== Given records ==
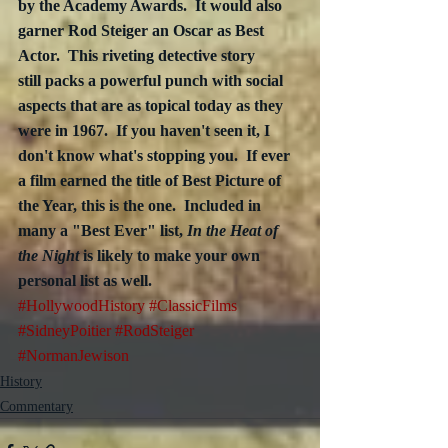
by the Academy Awards.  It would also 
garner Rod Steiger an Oscar as Best 
Actor.  This riveting detective story
still packs a powerful punch with social 
aspects that are as topical today as they 
were in 1967.  If you haven't seen it, I 
don't know what's stopping you.  If ever 
a film earned the title of Best Picture of 
the Year, this is the one.  Included in 
many a "Best Ever" list, 
In the Heat of 
the Night
 is likely to make your own 
personal list as well.   
#HollywoodHistory
#ClassicFilms
#SidneyPoitier
#RodSteiger
#NormanJewison
History
Commentary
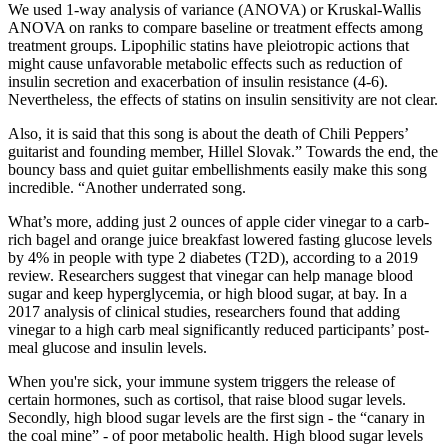
We used 1-way analysis of variance (ANOVA) or Kruskal-Wallis
ANOVA on ranks to compare baseline or treatment effects among
treatment groups. Lipophilic statins have pleiotropic actions that
might cause unfavorable metabolic effects such as reduction of
insulin secretion and exacerbation of insulin resistance (4-6).
Nevertheless, the effects of statins on insulin sensitivity are not clear.
Also, it is said that this song is about the death of Chili Peppers’
guitarist and founding member, Hillel Slovak.” Towards the end, the
bouncy bass and quiet guitar embellishments easily make this song
incredible. “Another underrated song.
What’s more, adding just 2 ounces of apple cider vinegar to a carb-
rich bagel and orange juice breakfast lowered fasting glucose levels
by 4% in people with type 2 diabetes (T2D), according to a 2019
review. Researchers suggest that vinegar can help manage blood
sugar and keep hyperglycemia, or high blood sugar, at bay. In a
2017 analysis of clinical studies, researchers found that adding
vinegar to a high carb meal significantly reduced participants’ post-
meal glucose and insulin levels.
When you're sick, your immune system triggers the release of
certain hormones, such as cortisol, that raise blood sugar levels.
Secondly, high blood sugar levels are the first sign - the “canary in
the coal mine” - of poor metabolic health. High blood sugar levels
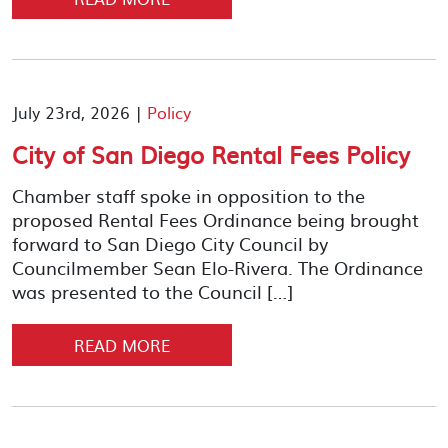
July 23rd, 2026 |
Policy
City of San Diego Rental Fees Policy
Chamber staff spoke in opposition to the
proposed Rental Fees Ordinance being brought
forward to San Diego City Council by
Councilmember Sean Elo-Rivera. The Ordinance
was presented to the Council […]
READ MORE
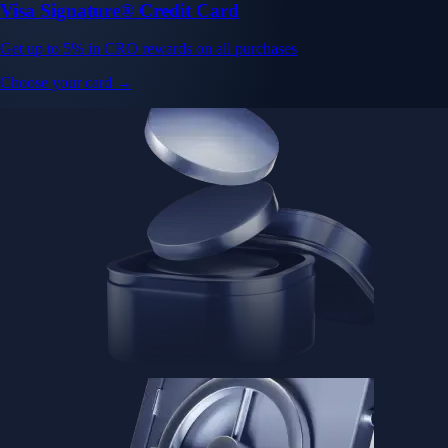
Visa Signature® Credit Card
Get up to 5% in CRO rewards on all purchases
Choose your card →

== Problem statement ==
Copy the material shown above in full and exactly. Skip the pictures.

== Solved exercise ==
by the Academy Awards.  It would also 
garner Rod Steiger an Oscar as Best 
Actor.  This riveting detective story
still packs a powerful punch with social 
aspects that are as topical today as they 
were in 1967.  If you haven't seen it, I 
don't know what's stopping you.  If ever 
a film earned the title of Best Picture of 
the Year, this is the one.  Included in 
many a "Best Ever" list, 
In the Heat of 
the Night
 is likely to make your own 
personal list as well.   
#HollywoodHistory
#ClassicFilms
#SidneyPoitier
#RodSteiger
#NormanJewison
History
Commentary
We used 1-way analysis of variance (ANOVA) or Kruskal-Wallis
ANOVA on ranks to compare baseline or treatment effects among
treatment groups. Lipophilic statins have pleiotropic actions that
might cause unfavorable metabolic effects such as reduction of
insulin secretion and exacerbation of insulin resistance (4-6).
Nevertheless, the effects of statins on insulin sensitivity are not clear.
Also, it is said that this song is about the death of Chili Peppers’
guitarist and founding member, Hillel Slovak.” Towards the end, the
bouncy bass and quiet guitar embellishments easily make this song
incredible. “Another underrated song.
What’s more, adding just 2 ounces of apple cider vinegar to a carb-
rich bagel and orange juice breakfast lowered fasting glucose levels
by 4% in people with type 2 diabetes (T2D), according to a 2019
review. Researchers suggest that vinegar can help manage blood
sugar and keep hyperglycemia, or high blood sugar, at bay. In a
2017 analysis of clinical studies, researchers found that adding
vinegar to a high carb meal significantly reduced participants’ post-
meal glucose and insulin levels.
When you're sick, your immune system triggers the release of
certain hormones, such as cortisol, that raise blood sugar levels.
Secondly, high blood sugar levels are the first sign - the “canary in
the coal mine” - of poor metabolic health. High blood sugar levels
July 23rd, 2026 |
Policy
City of San Diego Rental Fees Policy
Chamber staff spoke in opposition to the
proposed Rental Fees Ordinance being brought
forward to San Diego City Council by
Councilmember Sean Elo-Rivera. The Ordinance
was presented to the Council […]
READ MORE
Visa Signature® Credit Card
Get up to 5% in CRO rewards on all purchases
Choose your card →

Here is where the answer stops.